▸ **Required action**:
Starting with the first line and ending with the last, transcribe the data exactly.

[Dataset entries]
_____

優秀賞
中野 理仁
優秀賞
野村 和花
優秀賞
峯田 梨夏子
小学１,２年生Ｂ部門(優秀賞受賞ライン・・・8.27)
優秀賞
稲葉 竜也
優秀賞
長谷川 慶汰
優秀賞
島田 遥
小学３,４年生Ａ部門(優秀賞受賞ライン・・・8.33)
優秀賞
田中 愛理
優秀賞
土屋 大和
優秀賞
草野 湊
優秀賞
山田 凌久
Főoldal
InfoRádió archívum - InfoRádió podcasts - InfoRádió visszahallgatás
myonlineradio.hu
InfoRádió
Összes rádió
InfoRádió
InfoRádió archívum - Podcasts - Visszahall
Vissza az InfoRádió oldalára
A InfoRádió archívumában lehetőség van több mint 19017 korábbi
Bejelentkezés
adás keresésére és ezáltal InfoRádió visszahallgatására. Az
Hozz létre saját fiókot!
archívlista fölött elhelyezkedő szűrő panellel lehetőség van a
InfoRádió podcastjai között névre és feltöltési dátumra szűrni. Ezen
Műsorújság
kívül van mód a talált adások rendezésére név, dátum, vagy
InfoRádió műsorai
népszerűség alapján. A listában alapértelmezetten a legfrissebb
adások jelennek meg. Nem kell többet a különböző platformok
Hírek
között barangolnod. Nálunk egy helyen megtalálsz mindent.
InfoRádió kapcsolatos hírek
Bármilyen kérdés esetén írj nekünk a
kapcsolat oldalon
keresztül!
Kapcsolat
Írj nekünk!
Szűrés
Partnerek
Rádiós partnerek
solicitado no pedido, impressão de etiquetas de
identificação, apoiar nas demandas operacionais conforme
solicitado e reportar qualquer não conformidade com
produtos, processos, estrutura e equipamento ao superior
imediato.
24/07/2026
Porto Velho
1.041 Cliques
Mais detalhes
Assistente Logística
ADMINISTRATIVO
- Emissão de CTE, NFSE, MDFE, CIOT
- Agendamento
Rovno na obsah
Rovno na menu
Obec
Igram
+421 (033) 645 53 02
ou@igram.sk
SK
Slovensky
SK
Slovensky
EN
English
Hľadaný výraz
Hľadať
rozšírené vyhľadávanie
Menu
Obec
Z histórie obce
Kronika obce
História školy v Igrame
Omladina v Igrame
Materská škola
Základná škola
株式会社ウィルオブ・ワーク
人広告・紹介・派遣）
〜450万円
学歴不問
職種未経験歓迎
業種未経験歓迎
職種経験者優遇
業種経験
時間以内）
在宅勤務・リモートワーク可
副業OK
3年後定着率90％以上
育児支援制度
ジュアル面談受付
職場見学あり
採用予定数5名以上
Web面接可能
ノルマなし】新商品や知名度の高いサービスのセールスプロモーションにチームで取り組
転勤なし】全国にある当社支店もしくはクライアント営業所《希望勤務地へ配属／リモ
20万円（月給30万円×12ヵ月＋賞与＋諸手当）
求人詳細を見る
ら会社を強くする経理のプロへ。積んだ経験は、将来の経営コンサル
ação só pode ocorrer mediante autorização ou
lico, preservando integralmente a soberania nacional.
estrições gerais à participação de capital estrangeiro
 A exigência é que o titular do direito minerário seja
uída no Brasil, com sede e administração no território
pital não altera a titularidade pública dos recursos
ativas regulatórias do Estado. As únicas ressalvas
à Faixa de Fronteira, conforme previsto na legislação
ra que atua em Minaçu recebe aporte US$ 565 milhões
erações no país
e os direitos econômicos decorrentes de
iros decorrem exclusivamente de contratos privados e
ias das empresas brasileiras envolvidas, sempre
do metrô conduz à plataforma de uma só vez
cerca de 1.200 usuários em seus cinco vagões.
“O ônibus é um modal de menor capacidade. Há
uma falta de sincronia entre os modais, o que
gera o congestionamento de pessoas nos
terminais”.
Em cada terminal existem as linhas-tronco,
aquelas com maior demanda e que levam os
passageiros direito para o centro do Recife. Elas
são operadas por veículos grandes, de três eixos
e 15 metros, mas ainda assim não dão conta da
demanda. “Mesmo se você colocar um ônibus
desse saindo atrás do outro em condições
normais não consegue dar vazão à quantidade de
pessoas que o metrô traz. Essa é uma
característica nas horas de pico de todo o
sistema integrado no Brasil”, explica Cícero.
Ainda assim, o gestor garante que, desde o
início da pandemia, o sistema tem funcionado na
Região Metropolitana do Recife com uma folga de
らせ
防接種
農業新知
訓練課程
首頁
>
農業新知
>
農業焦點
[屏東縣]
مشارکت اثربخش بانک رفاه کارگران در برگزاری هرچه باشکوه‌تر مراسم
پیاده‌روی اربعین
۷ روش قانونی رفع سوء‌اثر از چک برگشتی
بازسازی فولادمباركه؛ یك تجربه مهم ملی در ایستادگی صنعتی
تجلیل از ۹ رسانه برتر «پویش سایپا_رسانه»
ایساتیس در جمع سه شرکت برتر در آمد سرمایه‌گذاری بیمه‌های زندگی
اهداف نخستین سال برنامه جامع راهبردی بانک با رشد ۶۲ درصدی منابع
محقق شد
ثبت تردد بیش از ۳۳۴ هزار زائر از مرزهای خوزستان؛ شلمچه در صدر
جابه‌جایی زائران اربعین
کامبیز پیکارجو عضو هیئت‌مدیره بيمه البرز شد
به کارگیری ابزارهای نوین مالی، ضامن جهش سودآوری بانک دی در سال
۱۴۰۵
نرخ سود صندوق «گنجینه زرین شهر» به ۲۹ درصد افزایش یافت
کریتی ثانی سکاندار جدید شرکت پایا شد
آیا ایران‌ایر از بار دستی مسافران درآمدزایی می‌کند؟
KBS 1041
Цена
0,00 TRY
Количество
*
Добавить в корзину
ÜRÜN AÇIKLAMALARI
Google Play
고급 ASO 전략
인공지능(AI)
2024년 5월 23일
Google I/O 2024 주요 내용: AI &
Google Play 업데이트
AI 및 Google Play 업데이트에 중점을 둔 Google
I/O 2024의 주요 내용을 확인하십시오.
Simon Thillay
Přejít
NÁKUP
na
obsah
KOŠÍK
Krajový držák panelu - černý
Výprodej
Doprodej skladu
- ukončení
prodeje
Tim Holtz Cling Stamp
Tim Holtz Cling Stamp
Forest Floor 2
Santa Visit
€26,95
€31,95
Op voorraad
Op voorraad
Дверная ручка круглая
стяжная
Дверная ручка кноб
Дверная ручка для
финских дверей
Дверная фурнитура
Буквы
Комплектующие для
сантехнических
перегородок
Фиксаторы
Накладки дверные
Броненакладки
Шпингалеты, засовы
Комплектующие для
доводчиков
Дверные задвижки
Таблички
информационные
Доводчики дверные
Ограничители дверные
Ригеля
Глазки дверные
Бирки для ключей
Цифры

_____

▸ **Task response**:
優秀賞
中野 理仁
優秀賞
野村 和花
優秀賞
峯田 梨夏子
小学１,２年生Ｂ部門(優秀賞受賞ライン・・・8.27)
優秀賞
稲葉 竜也
優秀賞
長谷川 慶汰
優秀賞
島田 遥
小学３,４年生Ａ部門(優秀賞受賞ライン・・・8.33)
優秀賞
田中 愛理
優秀賞
土屋 大和
優秀賞
草野 湊
優秀賞
山田 凌久
Főoldal
InfoRádió archívum - InfoRádió podcasts - InfoRádió visszahallgatás
myonlineradio.hu
InfoRádió
Összes rádió
InfoRádió
InfoRádió archívum - Podcasts - Visszahall
Vissza az InfoRádió oldalára
A InfoRádió archívumában lehetőség van több mint 19017 korábbi
Bejelentkezés
adás keresésére és ezáltal InfoRádió visszahallgatására. Az
Hozz létre saját fiókot!
archívlista fölött elhelyezkedő szűrő panellel lehetőség van a
InfoRádió podcastjai között névre és feltöltési dátumra szűrni. Ezen
Műsorújság
kívül van mód a talált adások rendezésére név, dátum, vagy
InfoRádió műsorai
népszerűség alapján. A listában alapértelmezetten a legfrissebb
adások jelennek meg. Nem kell többet a különböző platformok
Hírek
között barangolnod. Nálunk egy helyen megtalálsz mindent.
InfoRádió kapcsolatos hírek
Bármilyen kérdés esetén írj nekünk a
kapcsolat oldalon
keresztül!
Kapcsolat
Írj nekünk!
Szűrés
Partnerek
Rádiós partnerek
solicitado no pedido, impressão de etiquetas de
identificação, apoiar nas demandas operacionais conforme
solicitado e reportar qualquer não conformidade com
produtos, processos, estrutura e equipamento ao superior
imediato.
24/07/2026
Porto Velho
1.041 Cliques
Mais detalhes
Assistente Logística
ADMINISTRATIVO
- Emissão de CTE, NFSE, MDFE, CIOT
- Agendamento
Rovno na obsah
Rovno na menu
Obec
Igram
+421 (033) 645 53 02
ou@igram.sk
SK
Slovensky
SK
Slovensky
EN
English
Hľadaný výraz
Hľadať
rozšírené vyhľadávanie
Menu
Obec
Z histórie obce
Kronika obce
História školy v Igrame
Omladina v Igrame
Materská škola
Základná škola
株式会社ウィルオブ・ワーク
人広告・紹介・派遣）
〜450万円
学歴不問
職種未経験歓迎
業種未経験歓迎
職種経験者優遇
業種経験
時間以内）
在宅勤務・リモートワーク可
副業OK
3年後定着率90％以上
育児支援制度
ジュアル面談受付
職場見学あり
採用予定数5名以上
Web面接可能
ノルマなし】新商品や知名度の高いサービスのセールスプロモーションにチームで取り組
転勤なし】全国にある当社支店もしくはクライアント営業所《希望勤務地へ配属／リモ
20万円（月給30万円×12ヵ月＋賞与＋諸手当）
求人詳細を見る
ら会社を強くする経理のプロへ。積んだ経験は、将来の経営コンサル
ação só pode ocorrer mediante autorização ou
lico, preservando integralmente a soberania nacional.
estrições gerais à participação de capital estrangeiro
 A exigência é que o titular do direito minerário seja
uída no Brasil, com sede e administração no território
pital não altera a titularidade pública dos recursos
ativas regulatórias do Estado. As únicas ressalvas
à Faixa de Fronteira, conforme previsto na legislação
ra que atua em Minaçu recebe aporte US$ 565 milhões
erações no país
e os direitos econômicos decorrentes de
iros decorrem exclusivamente de contratos privados e
ias das empresas brasileiras envolvidas, sempre
do metrô conduz à plataforma de uma só vez
cerca de 1.200 usuários em seus cinco vagões.
“O ônibus é um modal de menor capacidade. Há
uma falta de sincronia entre os modais, o que
gera o congestionamento de pessoas nos
terminais”.
Em cada terminal existem as linhas-tronco,
aquelas com maior demanda e que levam os
passageiros direito para o centro do Recife. Elas
são operadas por veículos grandes, de três eixos
e 15 metros, mas ainda assim não dão conta da
demanda. “Mesmo se você colocar um ônibus
desse saindo atrás do outro em condições
normais não consegue dar vazão à quantidade de
pessoas que o metrô traz. Essa é uma
característica nas horas de pico de todo o
sistema integrado no Brasil”, explica Cícero.
Ainda assim, o gestor garante que, desde o
início da pandemia, o sistema tem funcionado na
Região Metropolitana do Recife com uma folga de
らせ
防接種
農業新知
訓練課程
首頁
>
農業新知
>
農業焦點
[屏東縣]
مشارکت اثربخش بانک رفاه کارگران در برگزاری هرچه باشکوه‌تر مراسم
پیاده‌روی اربعین
۷ روش قانونی رفع سوء‌اثر از چک برگشتی
بازسازی فولادمباركه؛ یك تجربه مهم ملی در ایستادگی صنعتی
تجلیل از ۹ رسانه برتر «پویش سایپا_رسانه»
ایساتیس در جمع سه شرکت برتر در آمد سرمایه‌گذاری بیمه‌های زندگی
اهداف نخستین سال برنامه جامع راهبردی بانک با رشد ۶۲ درصدی منابع
محقق شد
ثبت تردد بیش از ۳۳۴ هزار زائر از مرزهای خوزستان؛ شلمچه در صدر
جابه‌جایی زائران اربعین
کامبیز پیکارجو عضو هیئت‌مدیره بيمه البرز شد
به کارگیری ابزارهای نوین مالی، ضامن جهش سودآوری بانک دی در سال
۱۴۰۵
نرخ سود صندوق «گنجینه زرین شهر» به ۲۹ درصد افزایش یافت
کریتی ثانی سکاندار جدید شرکت پایا شد
آیا ایران‌ایر از بار دستی مسافران درآمدزایی می‌کند؟
KBS 1041
Цена
0,00 TRY
Количество
*
Добавить в корзину
ÜRÜN AÇIKLAMALARI
Google Play
고급 ASO 전략
인공지능(AI)
2024년 5월 23일
Google I/O 2024 주요 내용: AI &
Google Play 업데이트
AI 및 Google Play 업데이트에 중점을 둔 Google
I/O 2024의 주요 내용을 확인하십시오.
Simon Thillay
Přejít
NÁKUP
na
obsah
KOŠÍK
Krajový držák panelu - černý
Výprodej
Doprodej skladu
- ukončení
prodeje
Tim Holtz Cling Stamp
Tim Holtz Cling Stamp
Forest Floor 2
Santa Visit
€26,95
€31,95
Op voorraad
Op voorraad
Дверная ручка круглая
стяжная
Дверная ручка кноб
Дверная ручка для
финских дверей
Дверная фурнитура
Буквы
Комплектующие для
сантехнических
перегородок
Фиксаторы
Накладки дверные
Броненакладки
Шпингалеты, засовы
Комплектующие для
доводчиков
Дверные задвижки
Таблички
информационные
Доводчики дверные
Ограничители дверные
Ригеля
Глазки дверные
Бирки для ключей
Цифры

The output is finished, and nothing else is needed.